- Task requirements
Give every entry again, word for word.

- Material for this exercise
===
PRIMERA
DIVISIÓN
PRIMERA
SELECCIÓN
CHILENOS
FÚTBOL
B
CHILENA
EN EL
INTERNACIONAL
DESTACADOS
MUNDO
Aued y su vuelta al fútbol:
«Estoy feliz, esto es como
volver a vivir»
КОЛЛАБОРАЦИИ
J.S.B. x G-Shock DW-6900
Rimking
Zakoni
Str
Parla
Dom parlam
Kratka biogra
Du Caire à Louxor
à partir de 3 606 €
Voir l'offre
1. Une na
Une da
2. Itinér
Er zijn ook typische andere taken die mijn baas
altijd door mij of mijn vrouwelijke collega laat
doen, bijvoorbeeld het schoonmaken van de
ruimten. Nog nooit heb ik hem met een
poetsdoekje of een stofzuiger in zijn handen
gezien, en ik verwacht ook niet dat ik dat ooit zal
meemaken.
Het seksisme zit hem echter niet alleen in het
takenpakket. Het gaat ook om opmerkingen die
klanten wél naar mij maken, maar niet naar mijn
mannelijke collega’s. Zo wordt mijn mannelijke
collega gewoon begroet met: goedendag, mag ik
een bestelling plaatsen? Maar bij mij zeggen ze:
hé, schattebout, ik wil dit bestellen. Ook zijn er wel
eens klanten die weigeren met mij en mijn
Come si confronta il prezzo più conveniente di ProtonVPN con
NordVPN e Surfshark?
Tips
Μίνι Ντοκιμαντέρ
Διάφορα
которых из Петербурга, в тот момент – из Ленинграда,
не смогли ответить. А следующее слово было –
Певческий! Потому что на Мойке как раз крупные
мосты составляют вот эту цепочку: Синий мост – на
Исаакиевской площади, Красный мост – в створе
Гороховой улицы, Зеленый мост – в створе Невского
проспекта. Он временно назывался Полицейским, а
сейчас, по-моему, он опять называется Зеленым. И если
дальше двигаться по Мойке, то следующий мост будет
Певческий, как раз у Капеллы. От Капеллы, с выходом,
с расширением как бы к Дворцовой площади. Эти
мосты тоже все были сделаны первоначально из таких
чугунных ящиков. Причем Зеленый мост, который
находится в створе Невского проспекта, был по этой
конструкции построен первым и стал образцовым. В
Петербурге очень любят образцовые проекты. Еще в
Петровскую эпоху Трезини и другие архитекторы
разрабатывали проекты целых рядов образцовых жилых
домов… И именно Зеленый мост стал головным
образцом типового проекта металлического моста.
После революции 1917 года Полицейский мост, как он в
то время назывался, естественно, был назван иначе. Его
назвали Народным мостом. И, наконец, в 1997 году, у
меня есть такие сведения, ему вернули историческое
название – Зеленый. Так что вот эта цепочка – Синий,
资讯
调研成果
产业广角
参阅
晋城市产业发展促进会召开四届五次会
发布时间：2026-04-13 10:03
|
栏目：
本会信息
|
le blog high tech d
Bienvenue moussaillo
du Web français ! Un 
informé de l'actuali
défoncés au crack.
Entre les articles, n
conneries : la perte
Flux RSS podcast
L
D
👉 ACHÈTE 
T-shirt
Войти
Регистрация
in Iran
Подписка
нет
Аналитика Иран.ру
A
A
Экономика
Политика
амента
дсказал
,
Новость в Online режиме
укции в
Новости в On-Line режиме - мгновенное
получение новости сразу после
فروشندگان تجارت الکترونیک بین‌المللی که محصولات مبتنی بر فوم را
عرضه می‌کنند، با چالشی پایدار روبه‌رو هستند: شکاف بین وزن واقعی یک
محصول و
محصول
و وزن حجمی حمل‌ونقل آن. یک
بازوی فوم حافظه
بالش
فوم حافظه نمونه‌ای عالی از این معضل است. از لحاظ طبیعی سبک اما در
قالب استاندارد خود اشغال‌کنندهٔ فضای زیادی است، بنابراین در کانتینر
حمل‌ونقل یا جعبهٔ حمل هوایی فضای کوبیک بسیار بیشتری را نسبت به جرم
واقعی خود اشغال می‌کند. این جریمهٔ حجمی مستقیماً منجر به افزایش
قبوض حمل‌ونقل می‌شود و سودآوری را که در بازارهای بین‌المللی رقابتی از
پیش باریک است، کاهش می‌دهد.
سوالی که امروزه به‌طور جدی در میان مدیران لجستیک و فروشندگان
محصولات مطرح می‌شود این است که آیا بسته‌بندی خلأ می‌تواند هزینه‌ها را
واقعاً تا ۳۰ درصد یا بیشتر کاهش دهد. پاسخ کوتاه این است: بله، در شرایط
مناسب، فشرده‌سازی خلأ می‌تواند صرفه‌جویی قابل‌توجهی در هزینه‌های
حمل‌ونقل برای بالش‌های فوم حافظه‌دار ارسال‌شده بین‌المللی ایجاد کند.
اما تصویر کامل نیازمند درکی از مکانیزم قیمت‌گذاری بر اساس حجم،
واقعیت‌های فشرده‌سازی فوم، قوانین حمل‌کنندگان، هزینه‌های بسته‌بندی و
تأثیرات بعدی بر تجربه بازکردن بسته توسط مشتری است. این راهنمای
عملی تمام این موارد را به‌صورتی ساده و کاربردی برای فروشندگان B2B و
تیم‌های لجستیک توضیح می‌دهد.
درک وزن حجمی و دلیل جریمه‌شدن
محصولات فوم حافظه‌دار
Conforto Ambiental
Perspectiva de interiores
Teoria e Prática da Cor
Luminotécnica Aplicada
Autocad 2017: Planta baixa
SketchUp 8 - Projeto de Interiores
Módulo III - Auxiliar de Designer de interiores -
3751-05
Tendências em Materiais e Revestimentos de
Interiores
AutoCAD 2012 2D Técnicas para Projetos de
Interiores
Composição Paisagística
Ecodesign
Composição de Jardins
===
- Solution to the exercise
PRIMERA
DIVISIÓN
PRIMERA
SELECCIÓN
CHILENOS
FÚTBOL
B
CHILENA
EN EL
INTERNACIONAL
DESTACADOS
MUNDO
Aued y su vuelta al fútbol:
«Estoy feliz, esto es como
volver a vivir»
КОЛЛАБОРАЦИИ
J.S.B. x G-Shock DW-6900
Rimking
Zakoni
Str
Parla
Dom parlam
Kratka biogra
Du Caire à Louxor
à partir de 3 606 €
Voir l'offre
1. Une na
Une da
2. Itinér
Er zijn ook typische andere taken die mijn baas
altijd door mij of mijn vrouwelijke collega laat
doen, bijvoorbeeld het schoonmaken van de
ruimten. Nog nooit heb ik hem met een
poetsdoekje of een stofzuiger in zijn handen
gezien, en ik verwacht ook niet dat ik dat ooit zal
meemaken.
Het seksisme zit hem echter niet alleen in het
takenpakket. Het gaat ook om opmerkingen die
klanten wél naar mij maken, maar niet naar mijn
mannelijke collega’s. Zo wordt mijn mannelijke
collega gewoon begroet met: goedendag, mag ik
een bestelling plaatsen? Maar bij mij zeggen ze:
hé, schattebout, ik wil dit bestellen. Ook zijn er wel
eens klanten die weigeren met mij en mijn
Come si confronta il prezzo più conveniente di ProtonVPN con
NordVPN e Surfshark?
Tips
Μίνι Ντοκιμαντέρ
Διάφορα
которых из Петербурга, в тот момент – из Ленинграда,
не смогли ответить. А следующее слово было –
Певческий! Потому что на Мойке как раз крупные
мосты составляют вот эту цепочку: Синий мост – на
Исаакиевской площади, Красный мост – в створе
Гороховой улицы, Зеленый мост – в створе Невского
проспекта. Он временно назывался Полицейским, а
сейчас, по-моему, он опять называется Зеленым. И если
дальше двигаться по Мойке, то следующий мост будет
Певческий, как раз у Капеллы. От Капеллы, с выходом,
с расширением как бы к Дворцовой площади. Эти
мосты тоже все были сделаны первоначально из таких
чугунных ящиков. Причем Зеленый мост, который
находится в створе Невского проспекта, был по этой
конструкции построен первым и стал образцовым. В
Петербурге очень любят образцовые проекты. Еще в
Петровскую эпоху Трезини и другие архитекторы
разрабатывали проекты целых рядов образцовых жилых
домов… И именно Зеленый мост стал головным
образцом типового проекта металлического моста.
После революции 1917 года Полицейский мост, как он в
то время назывался, естественно, был назван иначе. Его
назвали Народным мостом. И, наконец, в 1997 году, у
меня есть такие сведения, ему вернули историческое
название – Зеленый. Так что вот эта цепочка – Синий,
资讯
调研成果
产业广角
参阅
晋城市产业发展促进会召开四届五次会
发布时间：2026-04-13 10:03
|
栏目：
本会信息
|
le blog high tech d
Bienvenue moussaillo
du Web français ! Un 
informé de l'actuali
défoncés au crack.
Entre les articles, n
conneries : la perte
Flux RSS podcast
L
D
👉 ACHÈTE 
T-shirt
Войти
Регистрация
in Iran
Подписка
нет
Аналитика Иран.ру
A
A
Экономика
Политика
амента
дсказал
,
Новость в Online режиме
укции в
Новости в On-Line режиме - мгновенное
получение новости сразу после
فروشندگان تجارت الکترونیک بین‌المللی که محصولات مبتنی بر فوم را
عرضه می‌کنند، با چالشی پایدار روبه‌رو هستند: شکاف بین وزن واقعی یک
محصول و
محصول
و وزن حجمی حمل‌ونقل آن. یک
بازوی فوم حافظه
بالش
فوم حافظه نمونه‌ای عالی از این معضل است. از لحاظ طبیعی سبک اما در
قالب استاندارد خود اشغال‌کنندهٔ فضای زیادی است، بنابراین در کانتینر
حمل‌ونقل یا جعبهٔ حمل هوایی فضای کوبیک بسیار بیشتری را نسبت به جرم
واقعی خود اشغال می‌کند. این جریمهٔ حجمی مستقیماً منجر به افزایش
قبوض حمل‌ونقل می‌شود و سودآوری را که در بازارهای بین‌المللی رقابتی از
پیش باریک است، کاهش می‌دهد.
سوالی که امروزه به‌طور جدی در میان مدیران لجستیک و فروشندگان
محصولات مطرح می‌شود این است که آیا بسته‌بندی خلأ می‌تواند هزینه‌ها را
واقعاً تا ۳۰ درصد یا بیشتر کاهش دهد. پاسخ کوتاه این است: بله، در شرایط
مناسب، فشرده‌سازی خلأ می‌تواند صرفه‌جویی قابل‌توجهی در هزینه‌های
حمل‌ونقل برای بالش‌های فوم حافظه‌دار ارسال‌شده بین‌المللی ایجاد کند.
اما تصویر کامل نیازمند درکی از مکانیزم قیمت‌گذاری بر اساس حجم،
واقعیت‌های فشرده‌سازی فوم، قوانین حمل‌کنندگان، هزینه‌های بسته‌بندی و
تأثیرات بعدی بر تجربه بازکردن بسته توسط مشتری است. این راهنمای
عملی تمام این موارد را به‌صورتی ساده و کاربردی برای فروشندگان B2B و
تیم‌های لجستیک توضیح می‌دهد.
درک وزن حجمی و دلیل جریمه‌شدن
محصولات فوم حافظه‌دار
Conforto Ambiental
Perspectiva de interiores
Teoria e Prática da Cor
Luminotécnica Aplicada
Autocad 2017: Planta baixa
SketchUp 8 - Projeto de Interiores
Módulo III - Auxiliar de Designer de interiores -
3751-05
Tendências em Materiais e Revestimentos de
Interiores
AutoCAD 2012 2D Técnicas para Projetos de
Interiores
Composição Paisagística
Ecodesign
Composição de Jardins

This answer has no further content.